Cada uma das obras nesta mostra virtual assinala um interior, refere-se a uma atividade, ou a um estado de interioridade: um lugar-abrigo com vista para o exterior (Lucia Koch); uma bolha que viaja por dentro de si mesma (Cao Guimarães e Rivane Neuenschwander); uma lâmpada de música (Cao Guimarães); um concerto de piano para ninguém que um gato-esfinge escuta (Cristina Canale); um jogo de sombras, em que a sombra da artista aterrissa como um pouso sobre o tradicional papel de parede da sala de um teatro (Brigida Baltar); um corpo protegido por um escudo, emparedado detrás de um fragmento arquitetônico (Alexandre Arrechea); a vista de um enorme museu sem visitantes onde os quadros são janelas escuras (Daniel Senise); o que resta de uma perspectiva renascentista quando se apagam dali as figuras (Fabio Miguez); uma casa – nosso lugar suspenso (Raul Mourão); o retrato de uma mulher guerrilheira, que luta por moradia, em seu recinto provisório, rodeada pelas suas plantas, que nos olha intensamente (Virgínia de Medeiros).

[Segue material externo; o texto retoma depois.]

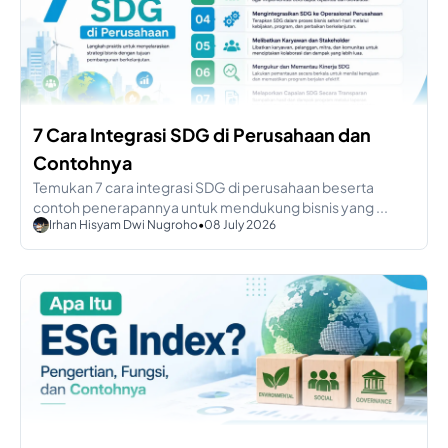
7 Cara Integrasi SDG di Perusahaan dan
Contohnya
Temukan 7 cara integrasi SDG di perusahaan beserta
contoh penerapannya untuk mendukung bisnis yang ...
Irhan Hisyam Dwi Nugroho
•
08 July 2026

Como a primeira seleção curatorial virtual da Galeria Nara Roesler, disponível pela viewing room no Artsy e no site da galeria, Dentro busca capitalizar o espaço virtual ao juntar obras disponíveis para venda, ou que já estão em coleções, com a condição de que todas integrem um mesmo conceito, uma palavra, uma chave conceitual, reduzindo assim a curadoria a um gesto seletivo mínimo, à construção de uma série única. Nessa serialidade linear simples, cada obra contém uma intensidade diferente, e todas compartilham uma intensidade comum – neste caso, aquela do interior. Com o efeito da proximidade, cada uma se transforma e se faz eco, ou ressoa nas obras que a precedem ou sucedem.

Nisto, Dentro segue ao pé da letra o conceito de transformação em série: toda obra, como toda máscara – sugeria o antropólogo Claude Lévi-Strauss – supõe outra ao lado, real ou virtual, que a transforma em algo diferente. Minima moralia da curadoria: em uma franja todas as obras que, por aproximação, se transformam e se lêem em sucessão, como um Haiku, como um poema breve, em quarentena.